We should not be surprised by these developments. It is a historic truism that all revolutionaries – and the SNP is leading a constitutional revolution – end up being centralisers, regardless of their ideological starting point. Mrs Thatcher detested big government but in practice, to get her way against opposition, ended up a centraliser.

My head tells me that the SNP is between a rock and a hard place when it comes to centralising power. It faces massive budget cuts imposed by Westminster and a uniformly hostile media. It is a political miracle that the Nats won an outright Holyrood majority in 2011. Or that John Swinney has so finessed a declining budget that the SNP leads Labour by 40 per cent to 35 in the polls. Yet too often in history, revolutionaries have won their fight politically only to lose it morally. For centralism is a two-edged weapon. Yes, it can drive change. But centralisation of power can be addictive and result in bureaucratic conservatism, inhibiting all experiment and reform.

Hide Ad
Hide Ad

Here we have a contradiction. Independent Scotland is going to need a radical vision and a willingness to experiment in public policy. She will be a small nation in a big, capitalist world – one faced with earning a living while being handicapped by a rapidly ageing population and a big public debt. The last thing Scotland needs is a conservative (small “c”) approach to economic and social reform. Or the notion imbedded in government that the man (or woman) from Holyrood always knows best.

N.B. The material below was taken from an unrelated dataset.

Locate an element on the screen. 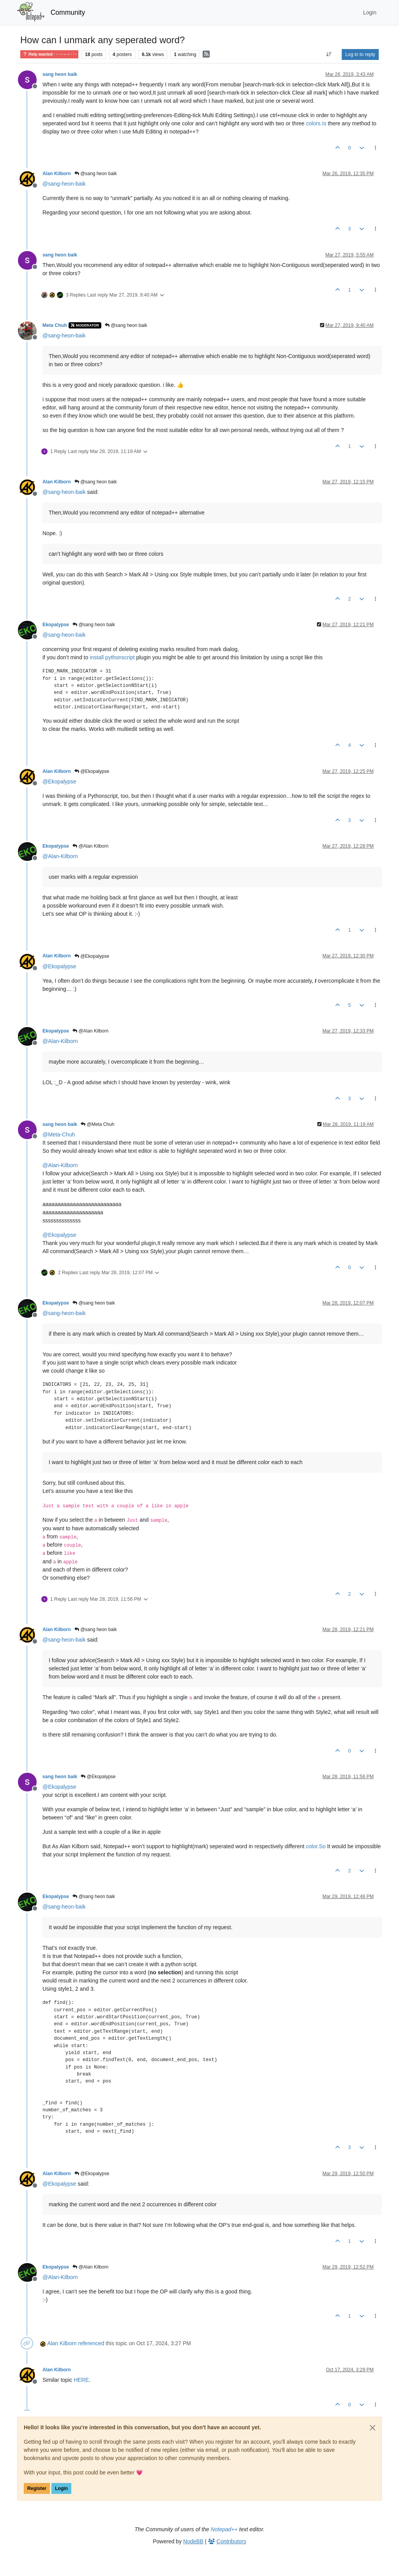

The SNP leadership believes that higher economic growth post-independence will provide the resources to sustain present expenditures without recourse to fundamental change. The social democratic left has fled to the nationalist camp in the hope independence will protect the status quo in the public sector. But higher growth is possible only by deferring consumption, while maintaining the public sector status quo risks pandering to producer interests. Missing here is any reflection on how we might do things differently and better. That is one side effect of the SNP’s newfound belief that the man (or woman) from Holyrood knows best. Few at Perth will mourn the SNP’s loss of political innocence. Success is its own justification.

But delegates should beware of what they wish for.